Dammed in 1983, Lake Russell is our newest Corps of Engineers lake. Its 27,000 acres of water are on the Savannah River between Hartwell and Clarks Hill. Shoreline development is restricted, so the lake is pristine, and it’s not crowded with pleasure boaters at any time of the year,
Trad Whaley lives in Abbeville, South Carolina and has fished Russell since its beginning. He has not been fishing a lot of tournaments lately because his time is spent helping kids on fishing teams, but Trad is respected in the area on the trails. His father Danny is also a well-known tournament fisherman and taught Trad a lot. When Trad was just 8 years old, he started fishing team tournaments with his father. Trad has won two BFLs on Hartwell and placed seventh in an FLW tournament there. He’s also won many local tournaments over the years.
The past 10 years Trad has been concentrating on helping kids learn to catch bass. He is one of the coaches for the Abbeville High School Team. His nephew, Carter McNeil, was one of the 12 students on the 2015 BASS High School All American Team and fishes for Bethel University. Trad’s daughter Daelyn is a top bass angler, too. She is now fishing on the Emanuel College team. Right now Trad is coaching and the captain for Lilly Smith and Anna Russel on the high school team.
Even though working with the kids has taken most of his time, Trad entered two Palmetto Boating Center tournaments this past year. He won the Russell tournament and placed third at Hartwell.
“In February there are two good patterns at Russell,” Trad said.
He said good numbers of spotted bass are easy to catch on rocky drops, points and channel banks back in the creeks. For largemouth, he said some rain to warm the water and stain it up a little back in the drains sets up a good pattern.
“You can catch bass on just about any bait you want to throw,” Trad said.
Fish will hit an underspin, A-rig, crankbait, rattlebait, wobble head, jerkbait, spinnerbait, as well as a jig, shaky head and drop shot. Trad may use any of those baits based on conditions, but his go-to baits are the underspin, A-rig, spinnerbait and crankbait. You can fish those baits all day in February and cover most conditions.
Trad showed me the following 10 spots on New Years Eve. There were spotted bass on most of them, and there had been enough rain to stain up the drains and make the largemouth feed, even that early.
In February the pattern is much stronger, but it works all winter.
No. 1: N 34º 08.055 – W 82º 43.426 — Going up the Savannah River, Van Creek goes off to the left on the downstream side of Coldwater Park. As you go into the mouth of it, a smaller creek is to your left, running straight south. Trad called it “Dry Fork.” There is a boat ramp on the left at the mouth that is a good place to put in to fish this area of the lake.

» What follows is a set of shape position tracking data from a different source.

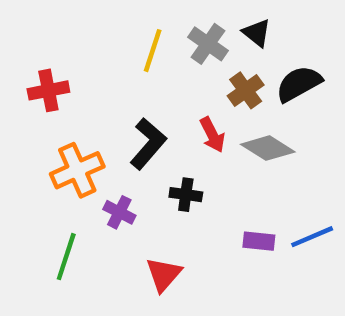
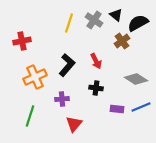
black semicircle: (299, 84) -> (138, 23), moved
brown cross: (246, 90) -> (122, 41), moved
gray diamond: (268, 148) -> (136, 79), moved
black cross: (186, 195) -> (96, 88), moved
purple cross: (119, 212) -> (62, 99), moved, turned -32

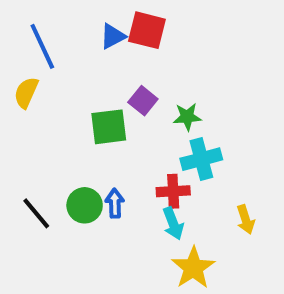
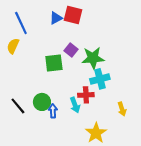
green star: (187, 117) -> (93, 58), size x1.6
blue arrow: (115, 203) -> (53, 111), moved
cyan arrow: (173, 223) -> (75, 105), moved

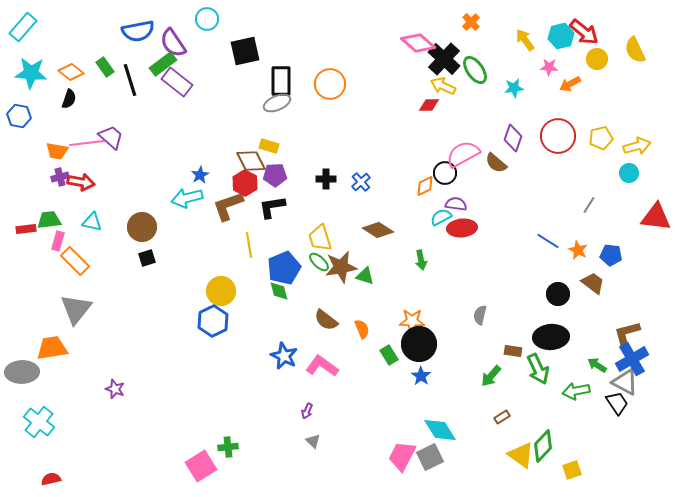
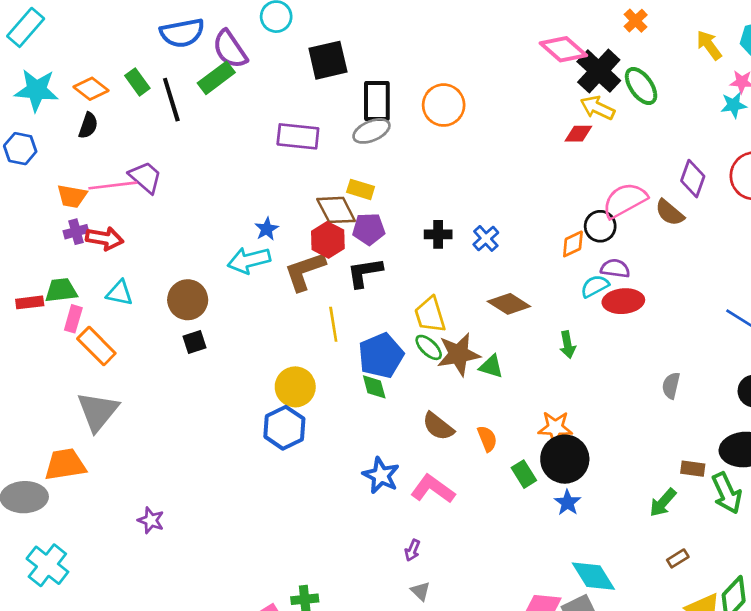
purple rectangle: (177, 82) -> (298, 136), moved, turned -32
cyan star: (514, 88) -> (734, 105), moved
gray semicircle: (480, 315) -> (671, 386), moved

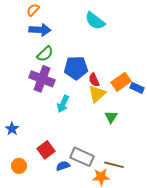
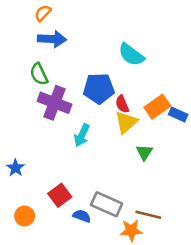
cyan semicircle: (95, 21) -> (131, 55), moved
green semicircle: (45, 54) -> (39, 74), moved, turned 108
blue semicircle: (63, 166) -> (82, 216), turned 40

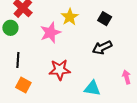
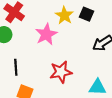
black square: (105, 19) -> (87, 14), moved

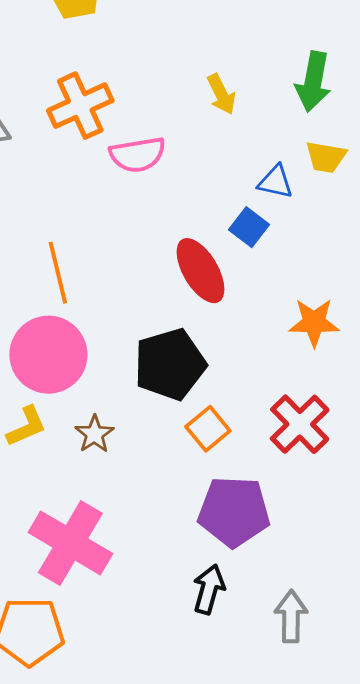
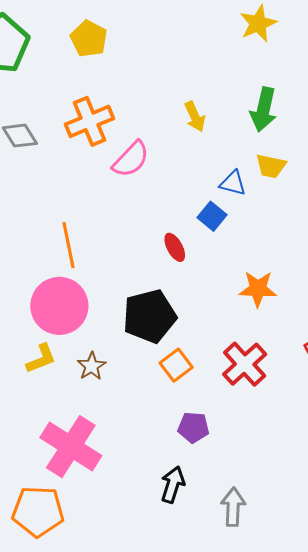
pink semicircle: (138, 155) -> (131, 159), turned -39
red ellipse: (201, 271) -> (175, 247), size x0.6
purple pentagon: (234, 511) -> (193, 427), size x0.6

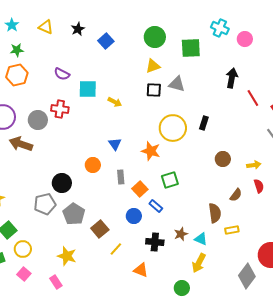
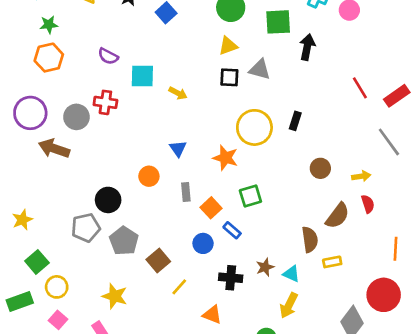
black arrow: (232, 78) -> (307, 47), moved
brown semicircle: (236, 195) -> (337, 216), size x1.5

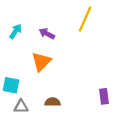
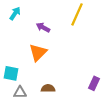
cyan arrow: (15, 31) -> (15, 13), moved
purple rectangle: (104, 96) -> (94, 83), turned 32

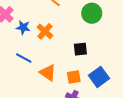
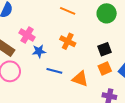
blue star: (23, 27) -> (39, 51), moved
orange square: (74, 77) -> (105, 68), moved

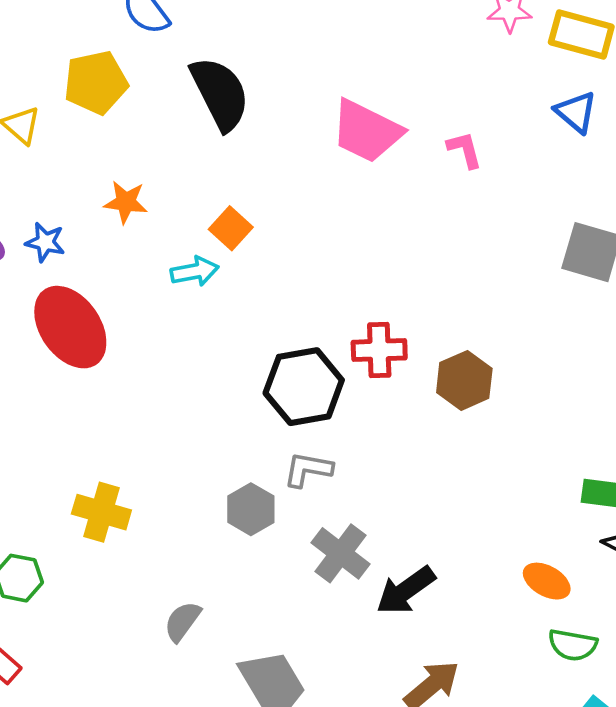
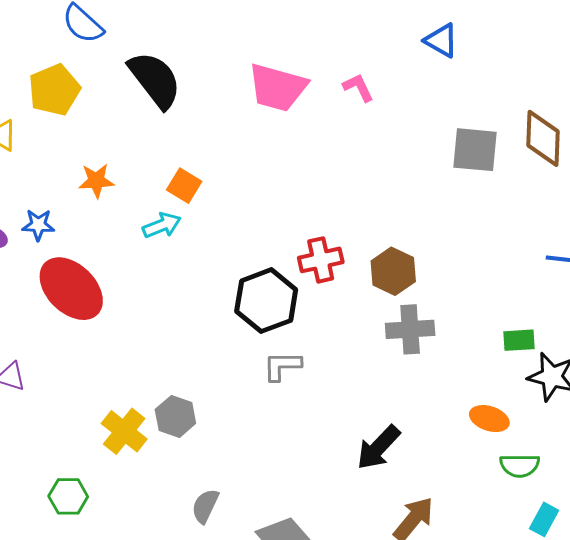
gray hexagon: (251, 509) -> (175, 416), moved
yellow cross: (101, 512) -> (124, 431), turned 33
gray cross: (340, 553) -> (410, 329), moved, turned -30

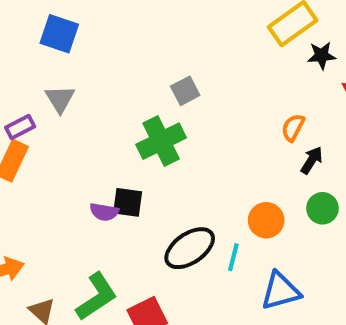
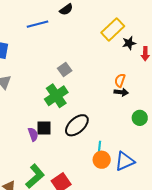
black arrow: (312, 160) -> (121, 92), moved, turned 72
purple semicircle: (104, 212) -> (33, 134), turned -112
orange circle: (266, 220) -> (102, 160), moved
black ellipse: (190, 248) -> (77, 125), moved

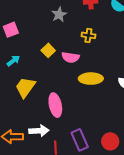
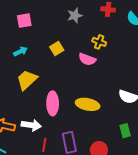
pink semicircle: (70, 57) -> (87, 59), moved
yellow ellipse: (91, 79) -> (88, 104), moved

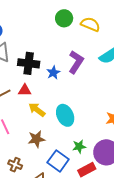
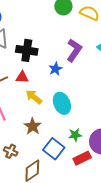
blue star: (53, 73) -> (55, 69), moved
brown star: (36, 139) -> (33, 126), turned -30

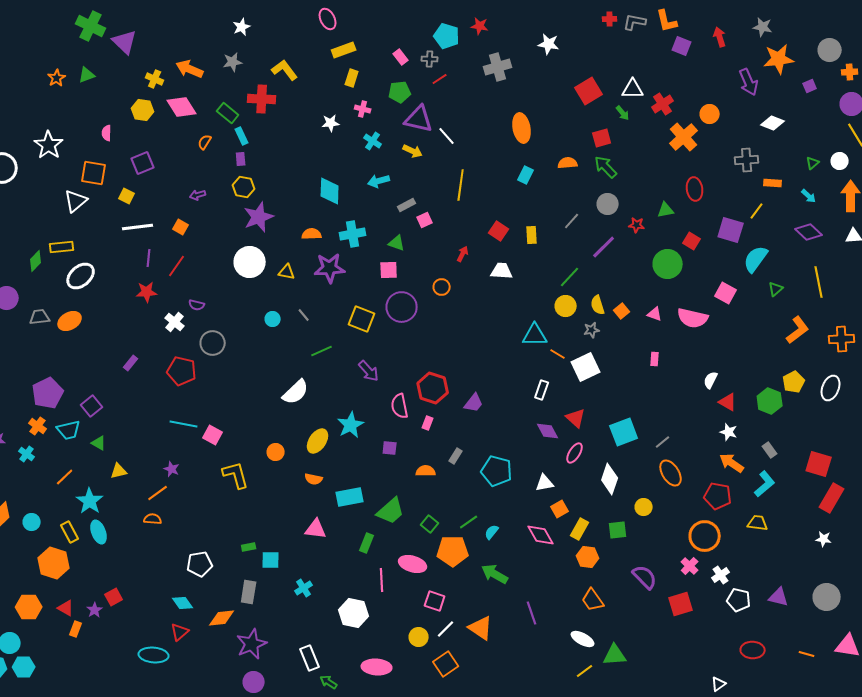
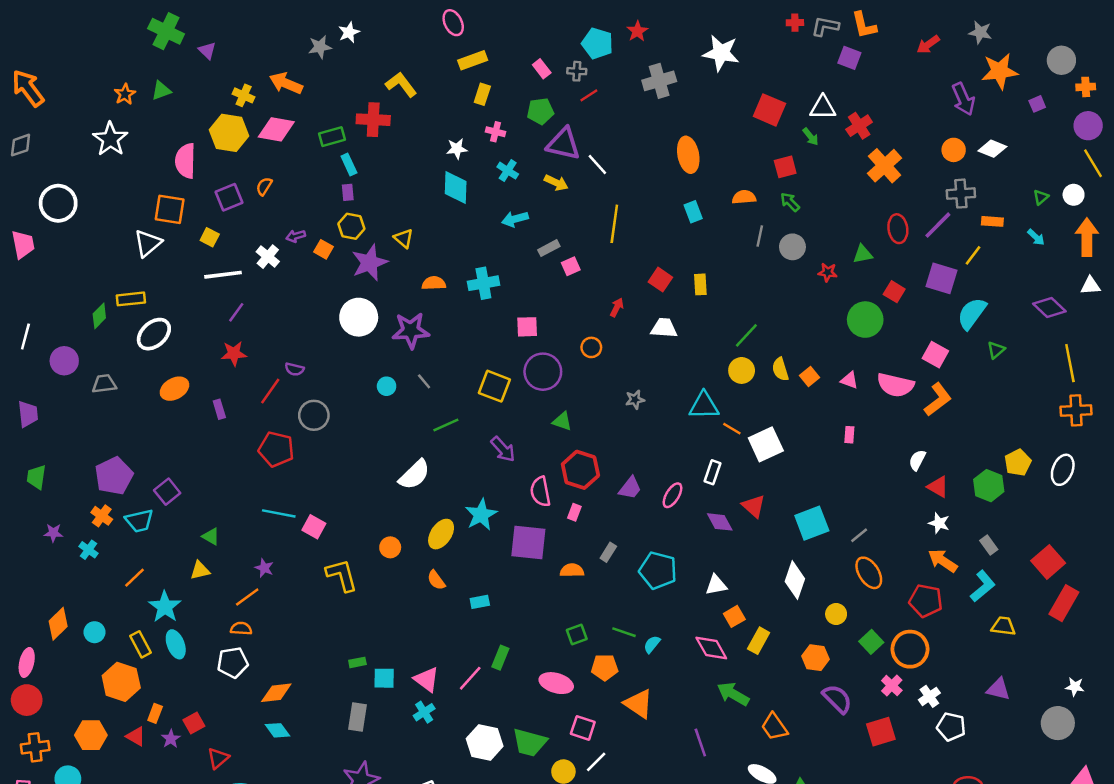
red star: (480, 26) -> (637, 31), turned 30
red arrow: (720, 37) -> (928, 45), turned -108
purple triangle: (125, 42) -> (207, 51), size x0.6
white star: (549, 44) -> (721, 53), size x1.4
purple square: (682, 46) -> (849, 58), moved
gray star: (233, 62) -> (320, 47), moved
red square: (589, 91) -> (769, 110), turned -36
pink diamond: (182, 107) -> (276, 129), turned -48
yellow hexagon: (143, 110) -> (229, 133), size x1.4
green rectangle: (228, 113) -> (332, 137), turned -55
orange circle: (710, 114) -> (954, 150), moved
pink semicircle: (107, 133) -> (185, 161), size x1.8
orange semicircle: (205, 142) -> (264, 186), moved
white star: (49, 145) -> (110, 139), moved
green arrow: (606, 167) -> (790, 202), size x0.7
cyan rectangle: (526, 175) -> (693, 212), turned -48
cyan diamond: (330, 191) -> (456, 187), moved
gray line: (572, 221) -> (760, 236), moved, turned -30
orange square: (181, 227) -> (324, 249), moved
purple diamond: (809, 232) -> (1049, 307), moved
green triangle: (397, 243) -> (562, 421), moved
purple line: (604, 247) -> (938, 225), moved
purple line: (149, 258) -> (236, 312), turned 30
red line: (177, 266) -> (270, 391), moved
purple star: (330, 268) -> (411, 330), moved
yellow triangle: (287, 272) -> (404, 238), moved, turned 30
yellow line: (819, 282) -> (1070, 363), moved
orange ellipse: (70, 321) -> (174, 389), moved
white cross: (175, 322) -> (268, 257), moved
gray star: (592, 330) -> (635, 400), moved
orange L-shape: (798, 330) -> (938, 400), moved
purple rectangle: (131, 363) -> (219, 409), moved, turned -56
green triangle: (99, 443) -> (211, 536), moved
purple square: (390, 448) -> (528, 543), size x2.0
pink ellipse: (575, 453) -> (672, 495), moved
red square: (819, 464) -> (1048, 562), turned 32
orange semicircle: (314, 479) -> (436, 580), turned 42
cyan rectangle: (350, 497) -> (480, 602), size x0.6
green trapezoid: (391, 511) -> (530, 742), moved, turned 56
green line: (469, 522) -> (624, 632), turned 54
yellow trapezoid: (758, 523) -> (1003, 626), moved
green square: (430, 524) -> (577, 635), turned 30
pink triangle: (316, 529) -> (427, 679), moved, turned 30
green square: (618, 530) -> (871, 642), moved, turned -36
white star: (824, 539) -> (1075, 687), moved
orange pentagon: (453, 551) -> (605, 667), size x0.7
orange hexagon: (588, 557) -> (815, 658), moved
white pentagon: (200, 564) -> (233, 662), moved
green arrow: (495, 574) -> (733, 694), moved
pink line: (382, 580) -> (470, 678), moved, turned 45
purple triangle: (779, 597) -> (998, 689), moved
orange diamond: (222, 618) -> (276, 693), moved
orange triangle: (481, 628) -> (639, 704), moved
orange rectangle: (76, 629) -> (155, 713), moved
red triangle: (180, 632) -> (218, 758), moved

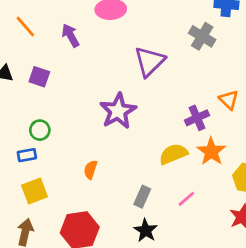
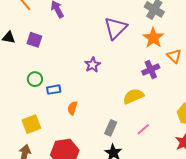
purple star: (118, 111) -> (93, 65), size x0.6
orange star: (211, 151) -> (153, 38), moved
blue rectangle: (27, 155) -> (54, 90), moved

Across the mouth of Dry Fork, inside Van Creek, a small double ditch enters the lake. It is a good example of the kind of “drain” Trad fishes this time of year. The left arm going in, the longer one, has a flow of water after a rain and will stain up, and the water is deep enough to hold some bass year-round.
Trad will idle around both forks, looking for bait in the 20-foot depth range. He says bait is the key. If bait is present, either blueback herring or shad, the bass will be in the area.
If he sees bait, Trad goes to the left bank going into the main arm to where it is 20 feet deep a short cast off the bank. This steep channel-swing bank is the type place he likes to catch both spots and largemouth.
This 100-yard-long bank has everything—rocks, blowdowns, stumps and hard clay—that make it good right now. Trad keeps his boat out 20 feet deep and casts a 3/8-oz. Blade Runner underspin with a white or shimmer-blue fluke-type trailer right to the bank. He slow-rolls the bait right off the bottom back to 15 feet deep, letting it bump bottom every few feet.
Bass, both spots and largemouth, will hold on these steep drops and feed on shad and herring this time of year. An A-rig is another good bait to use to cover these places quickly and get bites from feeding fish.
No. 2: N 34º 08.531 – W 82º 43.437 — Some spots live on main creek humps and channel drops year-round, even spawning on them. A good combination of hump and drop is in the mouth of Van Creek at green channel marker 3. It is off the left bank going up the creek. The white markers to the channel side of it are markers for a rowing course.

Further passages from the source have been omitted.